When I went through a period of feeling trapped a psychologist friend I knew offered a good exercise. I knew that I was no more trapped than everyone else, I just felt more stifled, like my very life was making me claustrophobic, like I was alone even in a crowd of people. So whenever I started to hyperventilate I closed my eyes and pictured a bird flying free from a cage. Just a quick glimpse. Sometimes many times a day. My life didn't change but somehow, training my brain not to panic eventually (after about 3 months) worked.
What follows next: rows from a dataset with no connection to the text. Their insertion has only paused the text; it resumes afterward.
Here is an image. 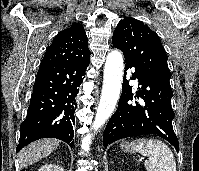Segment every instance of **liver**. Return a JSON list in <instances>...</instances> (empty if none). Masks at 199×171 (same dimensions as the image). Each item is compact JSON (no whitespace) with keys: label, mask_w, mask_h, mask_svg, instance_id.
<instances>
[{"label":"liver","mask_w":199,"mask_h":171,"mask_svg":"<svg viewBox=\"0 0 199 171\" xmlns=\"http://www.w3.org/2000/svg\"><path fill=\"white\" fill-rule=\"evenodd\" d=\"M59 140L44 138L30 143L18 154L20 168L27 167L51 154L59 145Z\"/></svg>","instance_id":"liver-1"}]
</instances>
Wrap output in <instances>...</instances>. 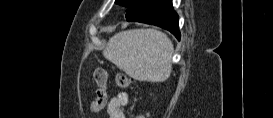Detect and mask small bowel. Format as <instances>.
I'll return each mask as SVG.
<instances>
[{
  "label": "small bowel",
  "instance_id": "c3829d8e",
  "mask_svg": "<svg viewBox=\"0 0 273 118\" xmlns=\"http://www.w3.org/2000/svg\"><path fill=\"white\" fill-rule=\"evenodd\" d=\"M128 102L126 93H119L108 103L107 112L110 118H124V108Z\"/></svg>",
  "mask_w": 273,
  "mask_h": 118
}]
</instances>
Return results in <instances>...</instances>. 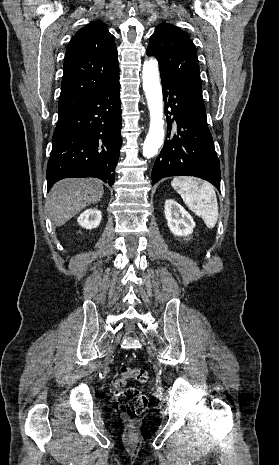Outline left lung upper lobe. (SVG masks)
Instances as JSON below:
<instances>
[{"mask_svg": "<svg viewBox=\"0 0 279 465\" xmlns=\"http://www.w3.org/2000/svg\"><path fill=\"white\" fill-rule=\"evenodd\" d=\"M146 53L157 58L161 77L205 108L196 49L185 32L172 24H160Z\"/></svg>", "mask_w": 279, "mask_h": 465, "instance_id": "obj_1", "label": "left lung upper lobe"}]
</instances>
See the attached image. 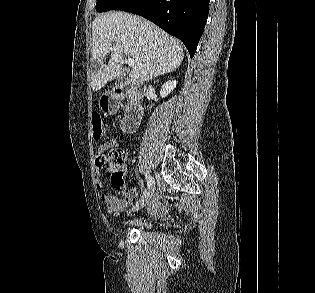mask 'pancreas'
Returning <instances> with one entry per match:
<instances>
[{"label":"pancreas","instance_id":"obj_1","mask_svg":"<svg viewBox=\"0 0 315 293\" xmlns=\"http://www.w3.org/2000/svg\"><path fill=\"white\" fill-rule=\"evenodd\" d=\"M133 97L129 98V101H132Z\"/></svg>","mask_w":315,"mask_h":293}]
</instances>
And I don't refer to myself as 'disabled', I call it hyper-abled.:cool:
 
Your neurodiverse (Aspie) score: 174 of 200
Your neurotypical (non-autistic) score: 38 of 200
You are very likely neurodiverse (Aspie)
 
i think the reason in the UK is some areas have no n.h.s qualified therapists so the waiting lists are huge in the n .east we have a team in northumberland, they travel if you cant go to MORPETH .but cant understand after the government supposedly increased the budget that they are just not providing a service
All rejected seeing you? That's horrible. I don't know what I'd do if I got rejected. It would break my heart. I'm sensitive enough as it is. I just hope I can find someone in my area that can help me.
 
I'm a little late, but welcome, Julian!
As you've probably seen by now, you've definitely come to the right place. I hope this helps you find the answers you're looking for --it certainly helped me, to the point I wish I had not waited to get my diagnosis before joining, but hey, we're all here now :)
 
I'm a little late, but welcome, Julian!
As you've probably seen by now, you've definitely come to the right place. I hope this helps you find the answers you're looking for --it certainly helped me, to the point I wish I had not waited to get my diagnosis before joining, but hey, we're all here now :)
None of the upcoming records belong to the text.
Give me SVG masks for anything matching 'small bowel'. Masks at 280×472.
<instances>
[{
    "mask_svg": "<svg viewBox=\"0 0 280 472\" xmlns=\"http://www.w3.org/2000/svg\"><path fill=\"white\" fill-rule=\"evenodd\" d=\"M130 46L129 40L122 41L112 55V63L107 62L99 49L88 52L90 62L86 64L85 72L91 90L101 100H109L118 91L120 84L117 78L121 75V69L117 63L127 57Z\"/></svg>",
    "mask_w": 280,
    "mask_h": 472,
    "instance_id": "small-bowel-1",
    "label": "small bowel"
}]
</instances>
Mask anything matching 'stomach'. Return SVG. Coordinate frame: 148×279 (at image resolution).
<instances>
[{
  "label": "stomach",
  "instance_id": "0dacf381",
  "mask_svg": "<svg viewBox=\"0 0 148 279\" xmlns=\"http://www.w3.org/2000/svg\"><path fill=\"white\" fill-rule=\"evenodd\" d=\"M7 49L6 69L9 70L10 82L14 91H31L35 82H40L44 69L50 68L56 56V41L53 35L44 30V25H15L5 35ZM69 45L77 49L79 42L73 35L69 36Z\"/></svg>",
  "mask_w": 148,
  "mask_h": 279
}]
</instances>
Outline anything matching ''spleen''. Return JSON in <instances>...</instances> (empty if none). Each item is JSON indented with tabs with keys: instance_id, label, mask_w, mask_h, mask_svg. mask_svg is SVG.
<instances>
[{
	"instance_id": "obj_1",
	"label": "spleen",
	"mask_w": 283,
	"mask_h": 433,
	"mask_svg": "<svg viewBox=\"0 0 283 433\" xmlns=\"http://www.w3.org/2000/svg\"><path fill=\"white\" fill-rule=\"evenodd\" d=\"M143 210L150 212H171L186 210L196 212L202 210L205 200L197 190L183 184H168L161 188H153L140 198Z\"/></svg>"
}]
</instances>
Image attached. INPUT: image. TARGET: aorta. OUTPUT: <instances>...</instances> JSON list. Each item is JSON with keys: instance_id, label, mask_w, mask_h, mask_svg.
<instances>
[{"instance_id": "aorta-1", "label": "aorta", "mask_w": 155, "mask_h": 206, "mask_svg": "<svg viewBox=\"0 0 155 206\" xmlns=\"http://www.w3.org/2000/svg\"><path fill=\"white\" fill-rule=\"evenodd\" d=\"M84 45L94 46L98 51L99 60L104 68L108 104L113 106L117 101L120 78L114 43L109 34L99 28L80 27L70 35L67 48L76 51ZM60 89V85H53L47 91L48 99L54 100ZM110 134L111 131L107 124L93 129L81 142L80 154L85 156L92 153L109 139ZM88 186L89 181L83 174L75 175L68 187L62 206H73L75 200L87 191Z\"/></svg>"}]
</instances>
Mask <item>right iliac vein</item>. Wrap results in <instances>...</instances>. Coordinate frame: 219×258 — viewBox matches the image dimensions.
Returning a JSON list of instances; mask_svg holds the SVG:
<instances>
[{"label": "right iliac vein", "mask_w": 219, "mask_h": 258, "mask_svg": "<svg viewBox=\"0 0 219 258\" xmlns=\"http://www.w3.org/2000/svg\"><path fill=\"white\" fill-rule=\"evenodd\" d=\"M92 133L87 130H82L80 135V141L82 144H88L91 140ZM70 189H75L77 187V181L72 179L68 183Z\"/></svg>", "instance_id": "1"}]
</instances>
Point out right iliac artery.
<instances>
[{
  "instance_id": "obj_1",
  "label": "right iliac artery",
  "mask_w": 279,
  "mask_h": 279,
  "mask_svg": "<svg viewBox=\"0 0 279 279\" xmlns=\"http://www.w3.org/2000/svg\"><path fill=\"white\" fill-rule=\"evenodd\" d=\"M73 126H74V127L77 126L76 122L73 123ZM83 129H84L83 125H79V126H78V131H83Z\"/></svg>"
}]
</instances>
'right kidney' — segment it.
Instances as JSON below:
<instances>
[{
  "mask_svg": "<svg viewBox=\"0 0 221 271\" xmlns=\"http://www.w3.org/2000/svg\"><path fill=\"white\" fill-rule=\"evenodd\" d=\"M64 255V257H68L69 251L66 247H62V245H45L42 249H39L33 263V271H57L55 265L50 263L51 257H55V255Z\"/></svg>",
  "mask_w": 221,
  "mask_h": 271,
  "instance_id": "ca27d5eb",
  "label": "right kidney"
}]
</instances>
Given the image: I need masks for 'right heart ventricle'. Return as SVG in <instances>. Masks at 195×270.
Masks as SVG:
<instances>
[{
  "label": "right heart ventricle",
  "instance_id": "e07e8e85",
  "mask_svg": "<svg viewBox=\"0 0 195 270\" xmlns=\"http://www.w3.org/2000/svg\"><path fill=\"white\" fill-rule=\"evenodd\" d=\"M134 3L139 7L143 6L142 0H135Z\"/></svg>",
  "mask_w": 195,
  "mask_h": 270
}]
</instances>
Thank you. I feel very much at home here with everyone of you. ☺
 
Hey there, it's Julian.

I'm probably not as shy as some but I do feel as though I need some help. I am 26 years young and have been diagnosed in the early 90's as being ADHD/OCD. To my understanding, and someone please correct me if I am wrong on this, but I believe this was the timeframe in which individuals were being misdiagnosed as having the two mentioned. I struggle day to day with work. I want to go to school and get a better career but there's fear of not passing the class because I can't comprehend the subject matter; in addition, the teacher (professor) may put me with people I may not like or may not want to know. If I feel interested in a particular subject, and in my case Funeral Science, Anesthesiology or becoming a Locksmith, that I feel I cannot achieve...It will keep bouncing back and forth til I want to scream and pull my hair out. Other than those instances (just to name a few), I'm normally very talkative. I don't meet a stranger. My wife thinks that is extremely awkward of me to talk to every person I've ever met, though she doesn't know them. Communication is one of the biggest challenges in marriage, so much that at points, I have also self-harmed and have done extremely crazy things that I have no control over. Most of my family tends to think I have AS, as do I. My motor skills are underdeveloped so I am in other words a klutz. I have tics in my neck at times, especially when I am overwhelmed. I started noticing it in myself at a young age but I've never been able to control it. All of it scares me. I don't know where to go, who all to talk to or what to do for help. Most everyone on the thread here has probably been here for a while. I challenge everyone that has any suggestions for me (advice, etc.), to please come forward. I need answers to questions I haven't even thought of yet. God bless,

Thanks in advance
(also I have uploaded a picture based on some tests that I've taken, though not official yet as to where I might be placed on the spectrum).